I just installed a 4.0ltr in place of my 2.9 in my 89 Ranger. The motor came from a 92 explorer but the wiring for both the engine and engine compartment came from a 91 Ranger as well as the computer. I chose the 91 wiring because it was almost the same as my 89 wiring except for the engine harness because the 4.0 is different set up than the 2.9. I have everything hooked up and I tried starting but after a few little issues I get fuel and everything works but I HAVE NO SPARK. This is driving me crazy I have tested everything in that circuit including the crank position sensor and edis module along with the coil pack and everything is good and getting voltage. Is there something I'm missing or some wiring issue that I'm not aware of. Any help would be great. 

Thanks
T.J


----------



## mack1 (Nov 27, 2007)

Hi T.J. and welcome to TSF :wave:

Do you have any wiring diagrams for the 91? If so please post them and maybe someone can give some suggestions. 

If you don't know how to post a print, please read this link:
http://www.techsupportforum.com/content/Software/Articles/151.html

Best regards,
Mack1


----------



## dcraker (Jan 15, 2008)

I can't help but wonder if there is something different in the wiring harness from the Ranger to the Explorer, I know they use the same motor, but could there be something that is missing?
I have a 1991 Explorer, and I put in a 1992 Explorer motor, the only thing that I had to change out was the Fuel Pressure Regulator and the lines up to the fender well cover. Then I had to force feed some gas in the intake manifold by way of the Cruise Control vacuum area, then it finally started and was able to run on it's own.

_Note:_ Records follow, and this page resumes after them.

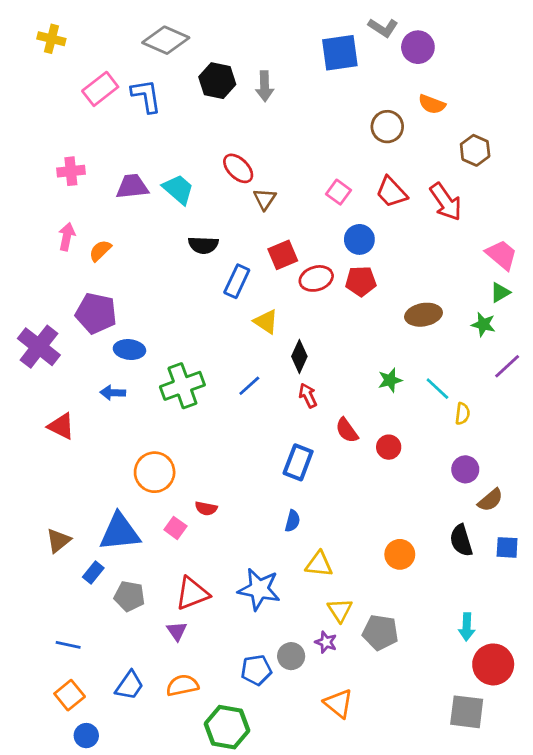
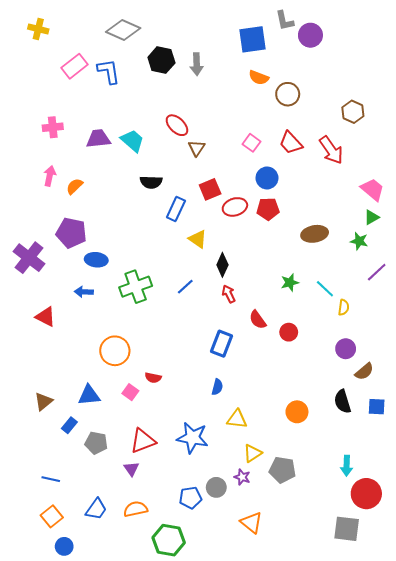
gray L-shape: (383, 28) -> (285, 21), turned 45
orange semicircle: (432, 104) -> (259, 78), moved
blue triangle: (120, 532) -> (89, 395), size x0.7
yellow triangle: (340, 610) -> (252, 453), turned 30

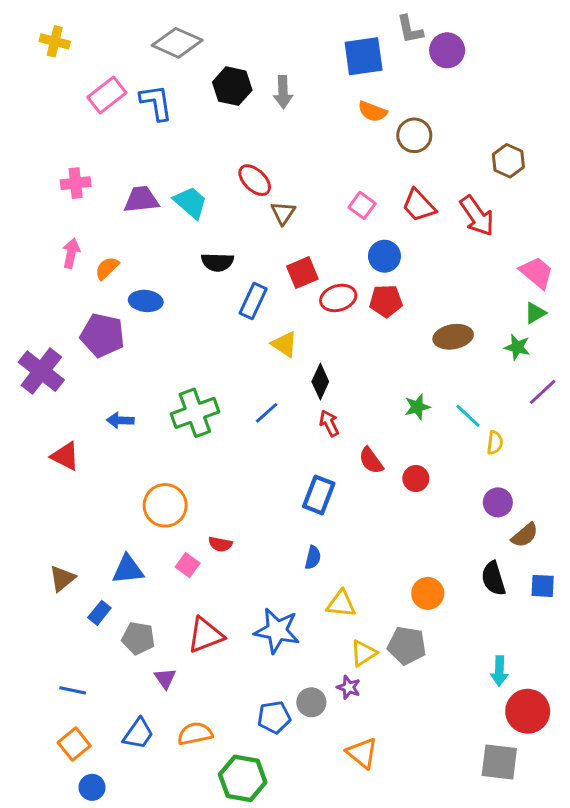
blue ellipse: (96, 260) -> (146, 301), moved
purple triangle: (131, 469) -> (165, 678), moved
gray pentagon: (283, 470) -> (407, 646), moved

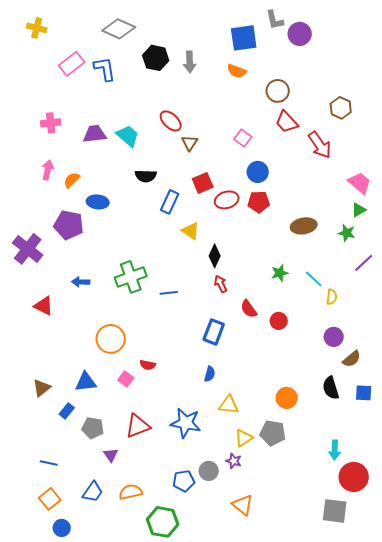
orange semicircle: (373, 111) -> (237, 71), moved
red trapezoid: (419, 205) -> (287, 122), moved
blue line: (267, 413) -> (169, 293), moved, turned 36

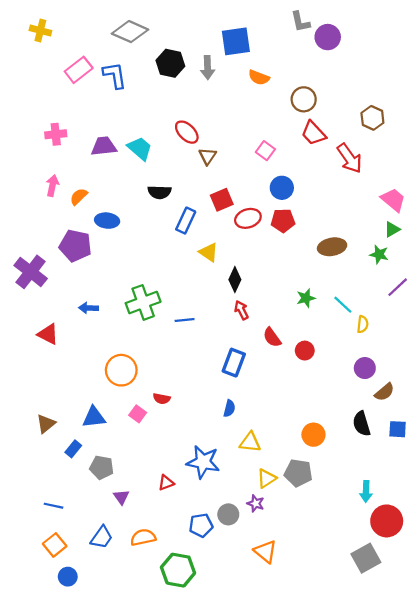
blue square: (244, 38) -> (236, 41), moved
red triangle: (138, 426) -> (166, 483), moved, size x0.6
gray square: (335, 511) -> (366, 558), turned -36

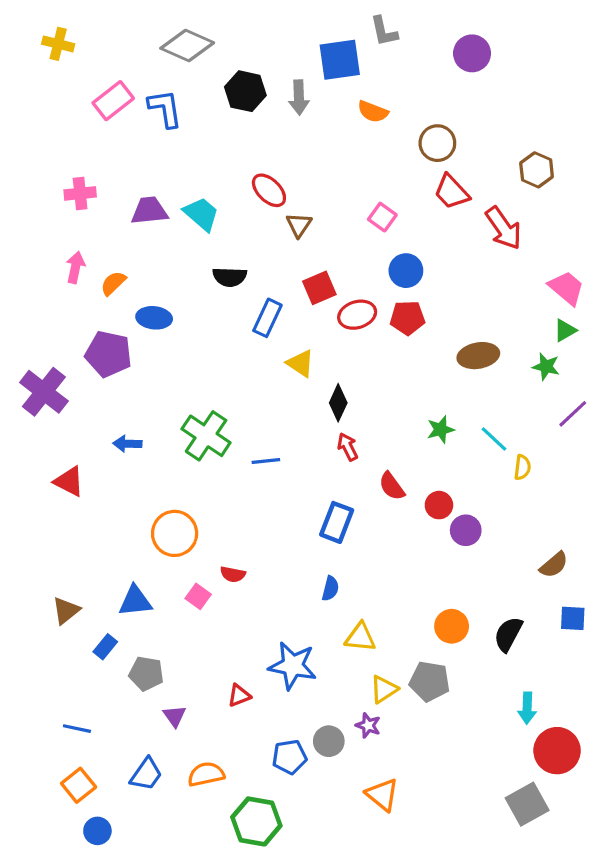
gray L-shape: (300, 22) -> (384, 31), moved
green cross: (143, 302) -> (206, 436), turned -36
purple circle: (365, 368) -> (466, 530), moved
black semicircle: (362, 424) -> (508, 634), moved, turned 45

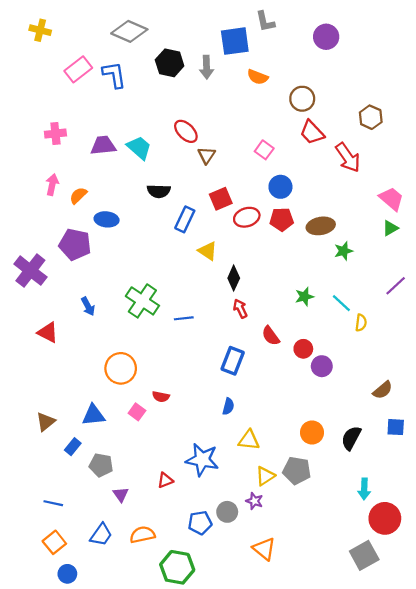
brown ellipse: (478, 356) -> (321, 226), moved
green star: (546, 367) -> (344, 251), moved, turned -30
blue arrow: (127, 444) -> (88, 306), turned -120

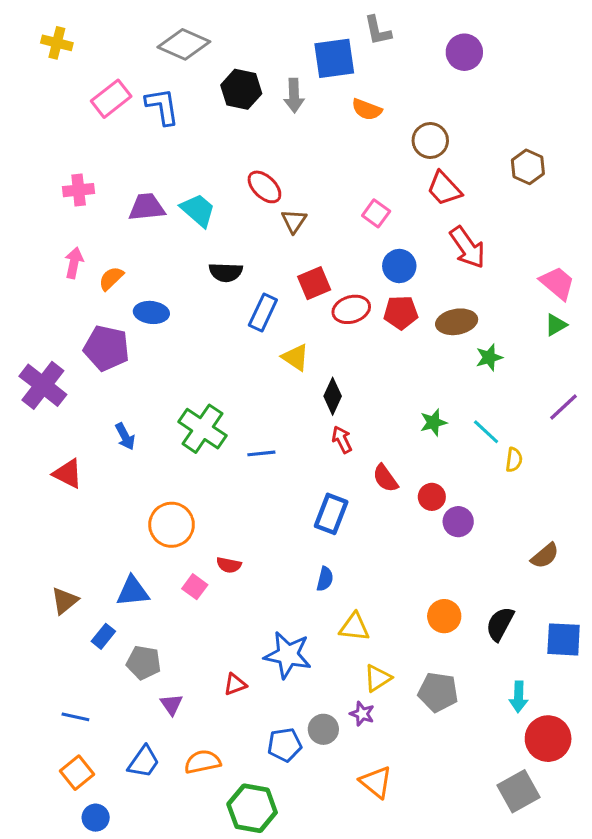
red arrow: (348, 157) -> (467, 247), moved
blue square: (396, 427) -> (564, 639), moved, size x1.4
gray pentagon: (297, 471) -> (438, 692), moved

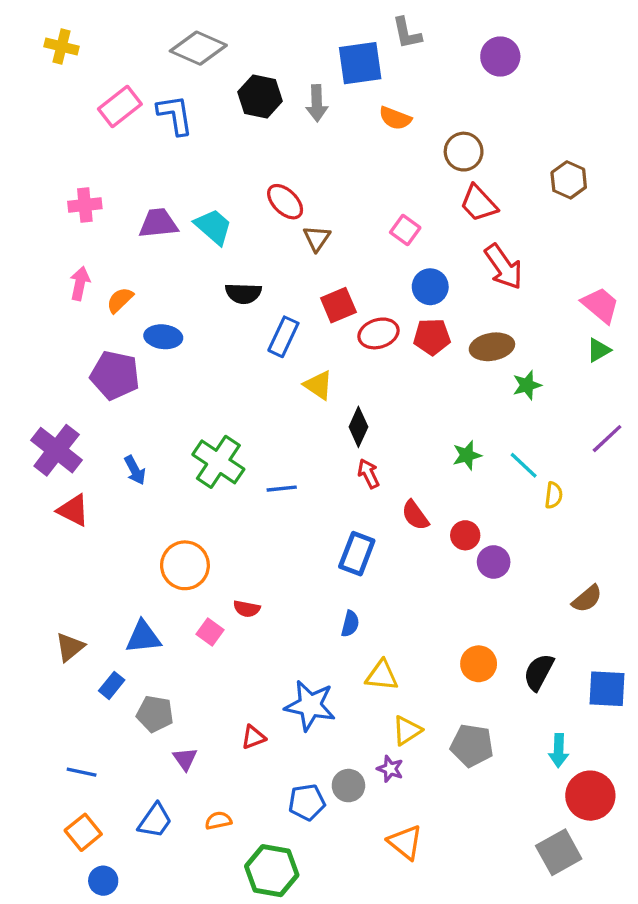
purple cross: (43, 385) -> (57, 450), moved
orange semicircle: (203, 762) -> (218, 821), size x0.7

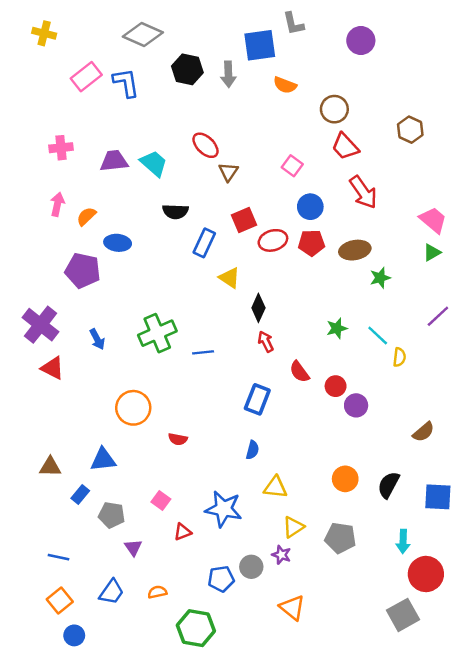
green cross: (218, 462) -> (157, 333), turned 33
pink square: (210, 632) -> (161, 501), moved
brown triangle: (70, 647) -> (50, 467), turned 40

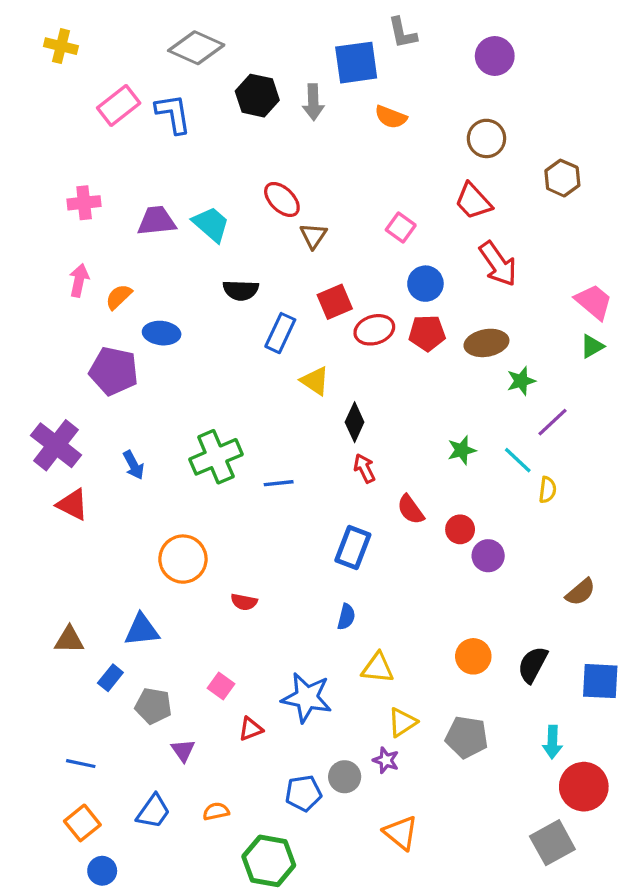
brown circle: (334, 109) -> (486, 138), moved
purple line: (438, 316) -> (552, 422), moved

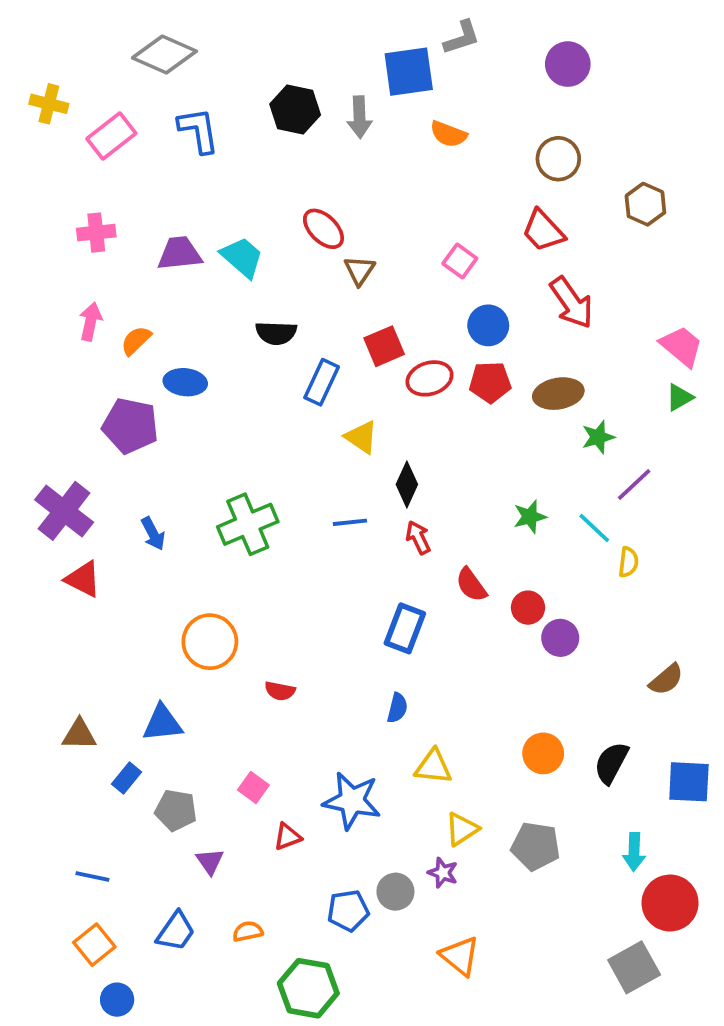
gray L-shape: (402, 33) -> (462, 38), turned -96
yellow cross: (61, 46) -> (49, 104), moved
gray diamond: (196, 48) -> (164, 55), moved
pink rectangle: (119, 105) -> (111, 136), moved
blue line: (279, 483) -> (350, 522), moved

I will look in my books and see if I can see a difference
But this I would like to know
Did you keep any of the wiring harness for the engine from the 2.9?
AFAIK, 1991 thru 1994 has pretty much the exact same setup for the engine compartment, they were all the same motor. It wouldn't have hurt to keep the 1992 harness if it was possible
Have you gone back to look at the 92 harness and account for all the connectors?


----------



## jdmechanic001 (Aug 28, 2008)

Thanks for all the help. I did get the truck running. It turned out to be a couple bad wire connections and a bad eec relay. Thanks all !


----------



## mack1 (Nov 27, 2007)

Hi T.J.,

Great job. Glad you got it working.

Best regrads,
Mack1


----------